A FORMER Saints and Scotland goalkeeper with a long-held affection for the club he played for in the 60s, Campbell Forsyth has died aged 86.

Having kept a clean sheet on his international debut at Hampden Park against England, featuring one Terry Paine, the previous year, he signed for Southampton in December 1965.

The Scottish League winning stopper went straight into the Ted Bates side which was pressing for promotion to the top flight.

And there he stayed until breaking his leg early in the 66/67 campaign during a clash with his own defender Denis Hollywood and Ian Callaghan of Liverpool at The Dell.

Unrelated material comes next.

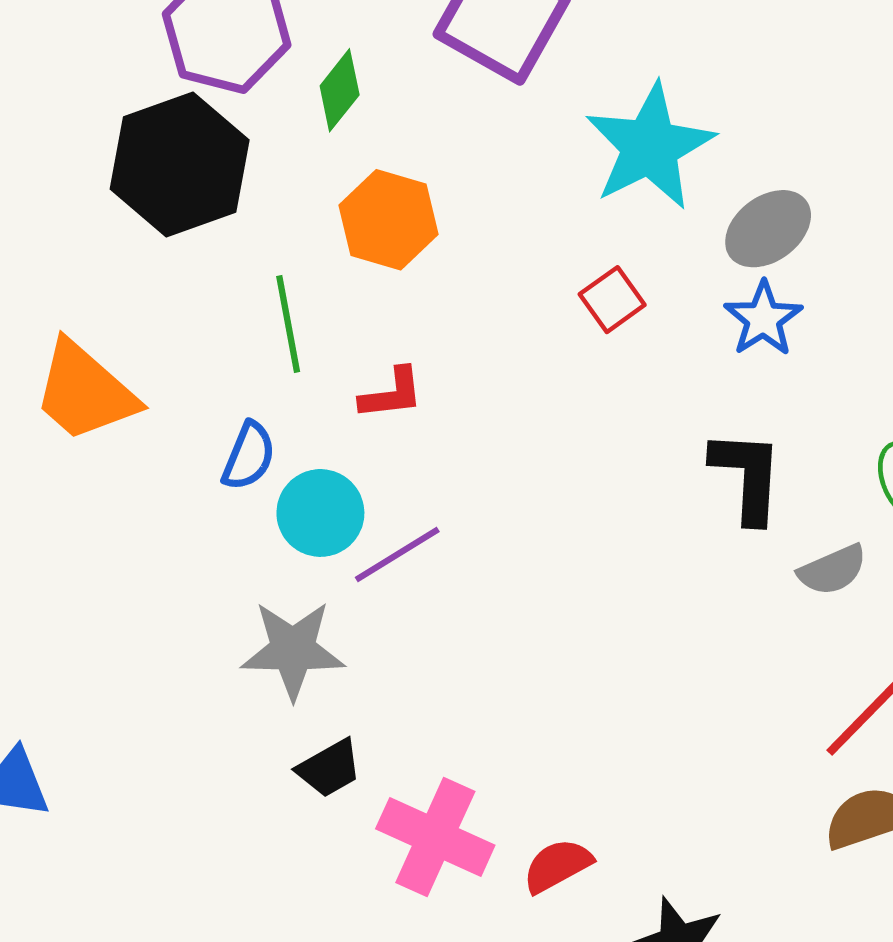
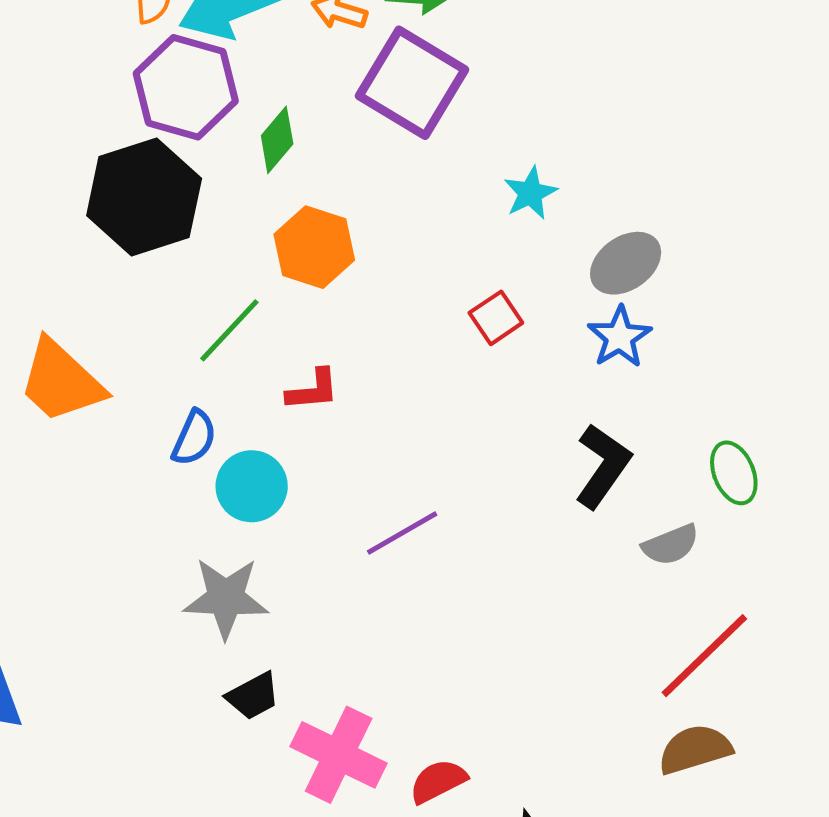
cyan star: (650, 147) -> (530, 193), size x0.5
green line: (288, 324) -> (229, 330), turned 52
black L-shape: (747, 476) -> (603, 466), turned 30
purple line: (397, 555) -> (402, 533), moved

A popular and highly regarded player, he lost confidence following a famous incident which saw fellow goalkeeper Peter Shilton score past him in a fluke long clearance during a 5-1 home defeat to Leicester in the 67/68 season.

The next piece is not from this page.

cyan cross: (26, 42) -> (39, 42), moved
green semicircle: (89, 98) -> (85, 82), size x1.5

Forsyth, a Kilmarnock legend who earned four Scotland caps, played 51 times for Saints before being forced to retire through injury in 1968 at the age of 34.

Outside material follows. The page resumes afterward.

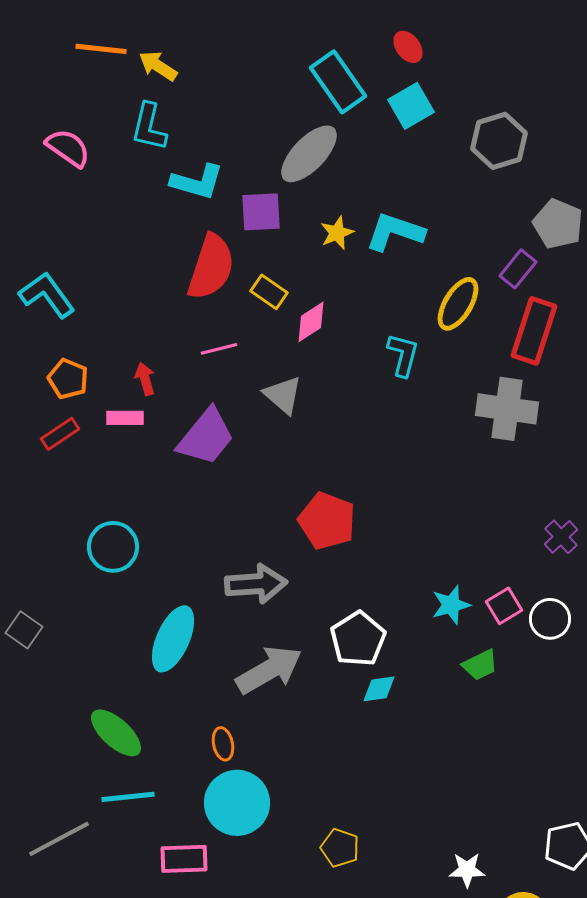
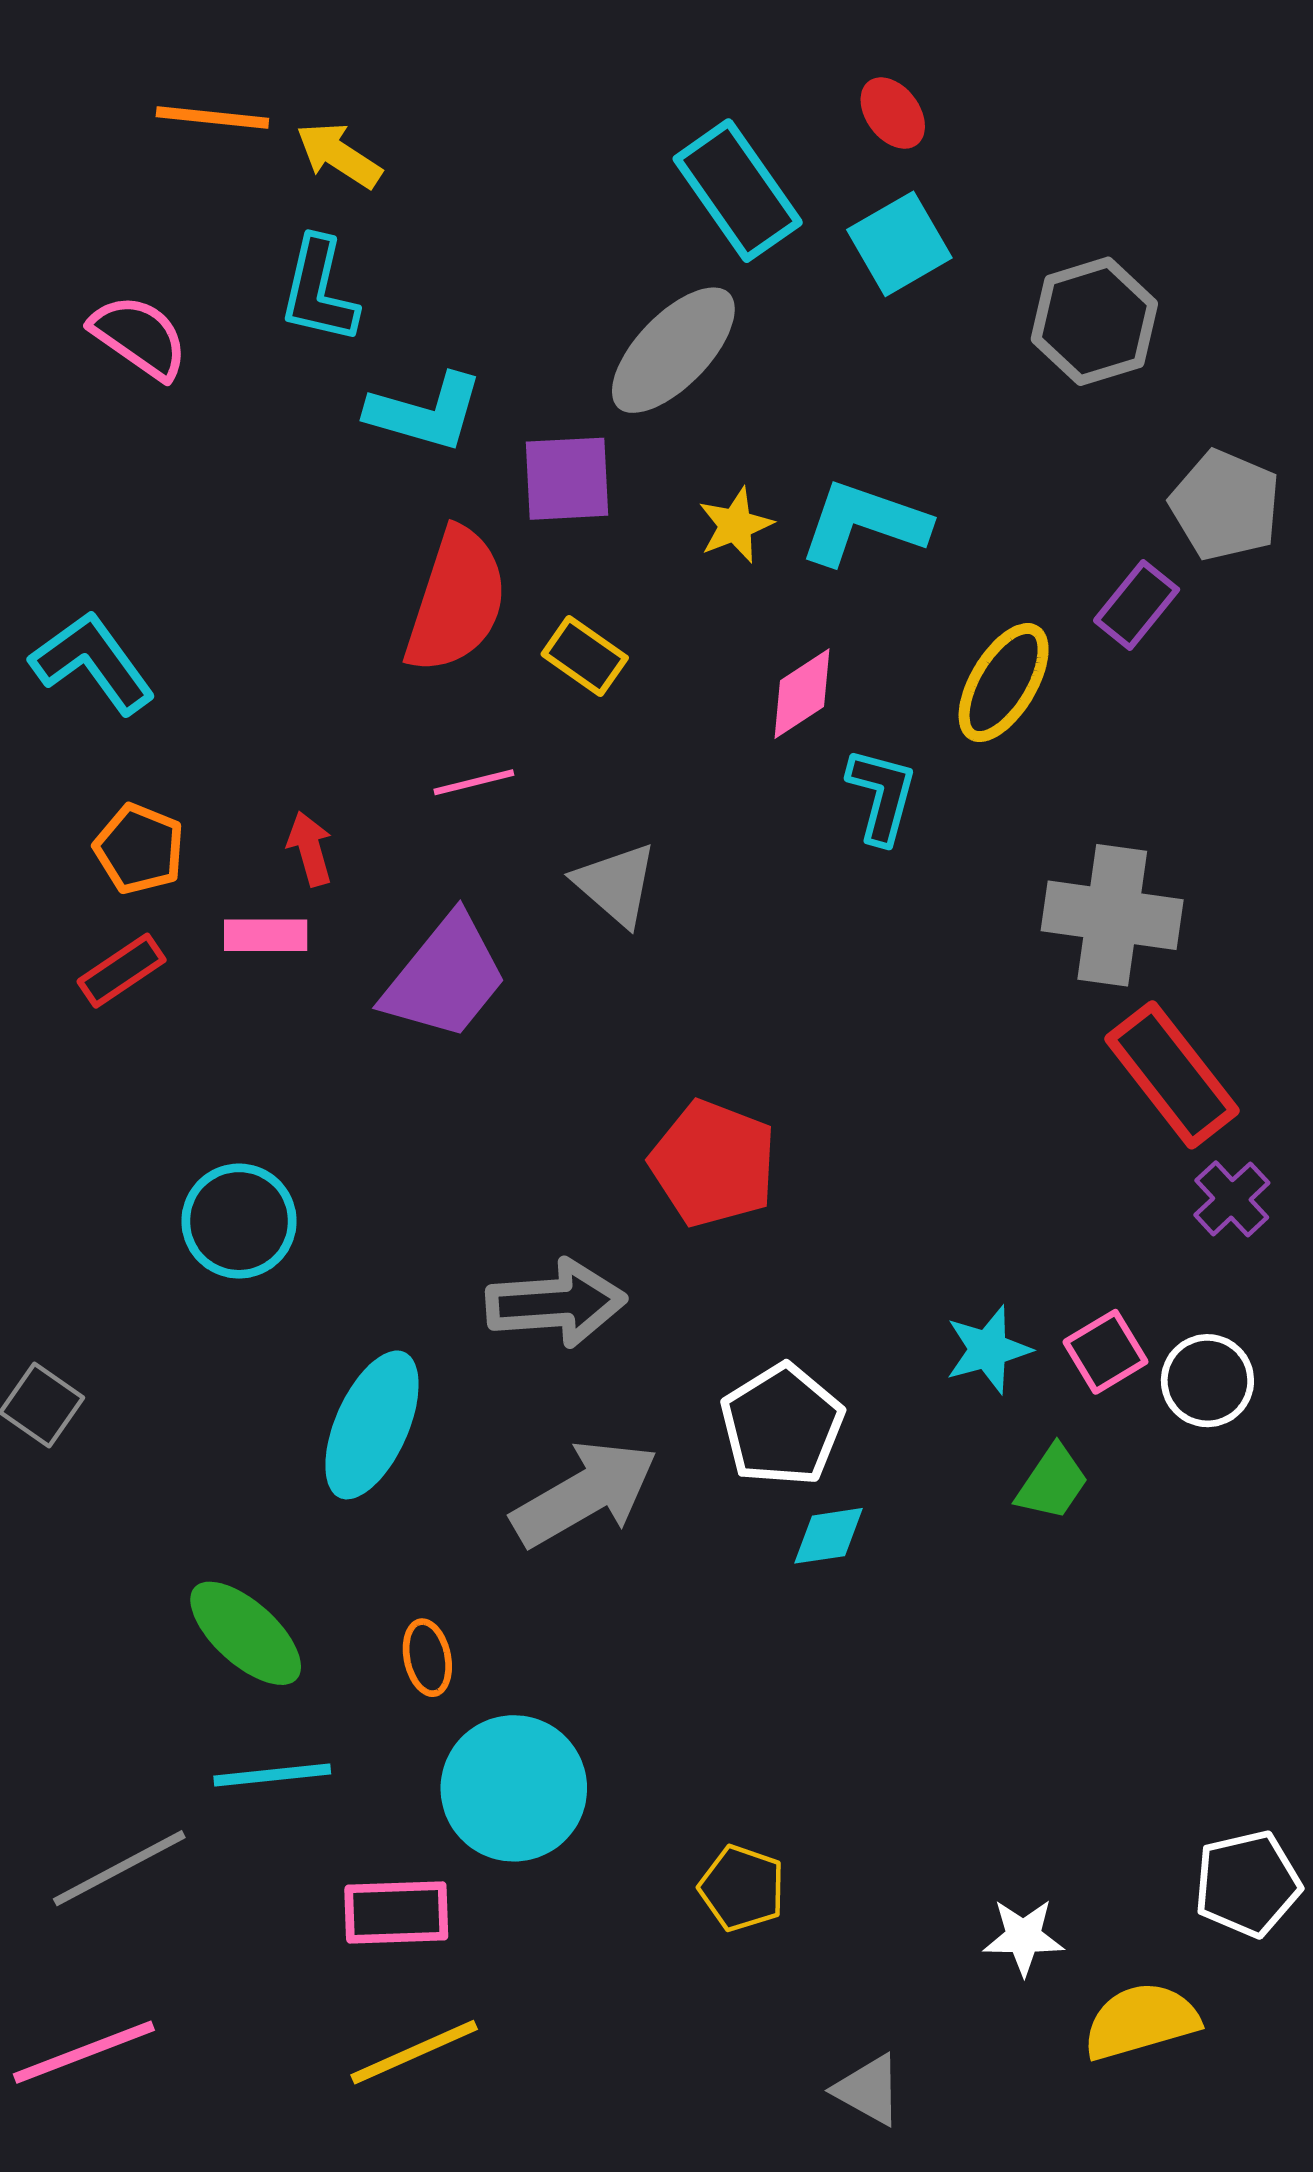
pink diamond: (311, 322) -> (802, 694), moved
red rectangle: (534, 331) -> (1172, 1075), moved, turned -56
green trapezoid: (480, 665) -> (1052, 1483), turned -30
orange ellipse: (223, 744) -> (427, 1658), moved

He returned to Scotland and scouted for Bates, recommending Jim Steele, Gerry O’Brien and Ally MacLeod to Saints.

Forsyth named his retirement bungalow in Falkirk The Dell and was involved in the fundraising effort for the statue honouring Ted Bates which stands proudly outside St Mary’s Stadium.

Two of his grandsons are now footballers. Cameron, a Scotland Under-19 international, is on Accrington Stanley’s books and Blair plays semi-professionally in Perth, Australia.